Let a and b be the integers with gcd(a,b) = 1 such that
a/b = √6
Square both sides and multiply by b^2:
a^2 = 6b^2
Now, the right side is divisible by 2, so a^2 is divisible by 2, which then implies that a is divisible by 2 (since 2 is prime).
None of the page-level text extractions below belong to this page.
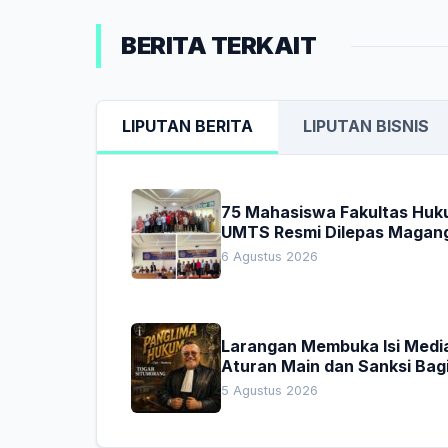
BERITA TERKAIT
LIPUTAN BERITA
LIPUTAN BISNIS
75 Mahasiswa Fakultas Hu
UMTS Resmi Dilepas Magan
Dekan Titip Empat Pesan
6 Agustus 2026
Penting
Larangan Membuka Isi Media
Aturan Main dan Sanksi Bag
Penegak Hukum
5 Agustus 2026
Therefore we can write a=2k for some integer k:
4k^2 = (2k)^2 = 6b^2
Divide by 2:
2k^2 = 3b^2
Now the left side is divisible by 2, so 3b^2 is divisible by 2, from which it follows that b is divisible by 2.
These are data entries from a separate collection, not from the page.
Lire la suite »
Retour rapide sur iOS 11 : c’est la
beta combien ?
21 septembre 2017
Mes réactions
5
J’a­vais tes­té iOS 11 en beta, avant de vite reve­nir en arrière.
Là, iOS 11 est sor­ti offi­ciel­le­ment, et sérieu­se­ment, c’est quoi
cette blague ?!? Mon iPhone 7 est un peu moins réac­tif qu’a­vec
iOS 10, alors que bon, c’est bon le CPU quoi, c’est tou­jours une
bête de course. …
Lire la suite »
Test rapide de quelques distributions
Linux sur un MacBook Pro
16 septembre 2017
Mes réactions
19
However, this would mean that 2 divides gcd(a,b) = 1. Contradiction.
m/n = √2 + √3
Square both sides:
m^2 / n^2 = 5 + 2√6
"Solve" for √6:
√6 = (m^2 - 5n^2) / (2n^2)
so if √2 + √3 is rational, then so is √6.
Let a and b be the integers with gcd(a,b) = 1 such that
a/b = √6
Square both sides and multiply by b^2:
a^2 = 6b^2
Now, the right side is divisible by 2, so a^2 is divisible by 2, which then implies that a is divisible by 2 (since 2 is prime). Therefore we can write a=2k for some integer k:
4k^2 = (2k)^2 = 6b^2
Divide by 2:
2k^2 = 3b^2
Now the left side is divisible by 2, so 3b^2 is divisible by 2, from which it follows that b is divisible by 2.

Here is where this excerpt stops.